Task item.
The answer must be every line below that holds the word "yeni".

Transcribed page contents
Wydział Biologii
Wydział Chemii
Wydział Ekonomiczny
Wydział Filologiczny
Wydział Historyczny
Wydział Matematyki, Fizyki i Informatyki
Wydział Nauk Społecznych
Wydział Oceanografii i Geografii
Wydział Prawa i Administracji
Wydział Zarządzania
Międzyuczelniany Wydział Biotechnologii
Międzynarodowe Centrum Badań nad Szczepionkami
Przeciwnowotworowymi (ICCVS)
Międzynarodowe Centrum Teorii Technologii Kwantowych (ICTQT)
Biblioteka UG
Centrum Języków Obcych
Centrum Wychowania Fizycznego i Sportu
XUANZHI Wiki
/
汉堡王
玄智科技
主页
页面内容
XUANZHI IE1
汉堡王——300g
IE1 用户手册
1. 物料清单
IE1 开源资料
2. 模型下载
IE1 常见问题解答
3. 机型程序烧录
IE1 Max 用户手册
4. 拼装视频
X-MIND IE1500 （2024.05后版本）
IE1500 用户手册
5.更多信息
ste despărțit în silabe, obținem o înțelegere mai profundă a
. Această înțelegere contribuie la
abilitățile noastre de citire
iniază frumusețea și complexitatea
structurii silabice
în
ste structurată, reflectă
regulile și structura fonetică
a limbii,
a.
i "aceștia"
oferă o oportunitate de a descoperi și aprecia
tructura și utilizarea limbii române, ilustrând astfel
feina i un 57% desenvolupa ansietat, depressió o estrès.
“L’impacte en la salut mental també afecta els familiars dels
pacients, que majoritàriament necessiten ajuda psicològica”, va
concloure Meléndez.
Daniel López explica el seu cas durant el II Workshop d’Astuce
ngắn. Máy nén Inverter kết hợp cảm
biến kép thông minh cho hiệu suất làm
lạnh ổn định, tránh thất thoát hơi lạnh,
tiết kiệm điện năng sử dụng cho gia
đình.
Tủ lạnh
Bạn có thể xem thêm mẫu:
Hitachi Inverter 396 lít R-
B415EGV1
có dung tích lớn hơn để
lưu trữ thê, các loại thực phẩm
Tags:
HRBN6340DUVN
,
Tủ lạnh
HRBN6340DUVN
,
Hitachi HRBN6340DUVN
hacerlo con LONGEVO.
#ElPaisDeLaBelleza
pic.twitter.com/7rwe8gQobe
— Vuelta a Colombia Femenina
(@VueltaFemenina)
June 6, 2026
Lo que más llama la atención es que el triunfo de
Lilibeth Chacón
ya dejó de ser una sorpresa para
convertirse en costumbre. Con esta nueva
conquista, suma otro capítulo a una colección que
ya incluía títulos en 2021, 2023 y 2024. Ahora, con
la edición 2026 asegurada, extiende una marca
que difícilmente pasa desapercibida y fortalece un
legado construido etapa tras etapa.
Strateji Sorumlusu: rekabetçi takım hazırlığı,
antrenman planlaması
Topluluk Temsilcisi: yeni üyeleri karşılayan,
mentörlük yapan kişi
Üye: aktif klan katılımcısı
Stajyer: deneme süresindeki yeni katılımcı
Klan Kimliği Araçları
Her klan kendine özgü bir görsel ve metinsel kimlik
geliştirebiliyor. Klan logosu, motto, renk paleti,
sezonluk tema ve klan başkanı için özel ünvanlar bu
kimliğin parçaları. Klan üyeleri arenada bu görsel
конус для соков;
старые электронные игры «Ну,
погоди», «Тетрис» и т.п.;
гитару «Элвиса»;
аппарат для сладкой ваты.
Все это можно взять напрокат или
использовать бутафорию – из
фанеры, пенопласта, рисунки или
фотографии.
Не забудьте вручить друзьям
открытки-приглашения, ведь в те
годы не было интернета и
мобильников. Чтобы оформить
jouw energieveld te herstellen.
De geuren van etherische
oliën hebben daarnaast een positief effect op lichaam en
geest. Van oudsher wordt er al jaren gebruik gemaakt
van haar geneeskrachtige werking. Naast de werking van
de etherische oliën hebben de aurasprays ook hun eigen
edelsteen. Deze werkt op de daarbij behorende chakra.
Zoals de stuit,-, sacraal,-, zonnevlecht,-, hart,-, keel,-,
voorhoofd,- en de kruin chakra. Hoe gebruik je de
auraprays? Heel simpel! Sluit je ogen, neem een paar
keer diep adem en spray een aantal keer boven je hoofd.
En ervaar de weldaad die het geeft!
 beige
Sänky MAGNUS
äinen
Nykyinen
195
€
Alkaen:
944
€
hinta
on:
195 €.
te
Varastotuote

Your response.
Topluluk Temsilcisi: yeni üyeleri karşılayan,
Stajyer: deneme süresindeki yeni katılımcı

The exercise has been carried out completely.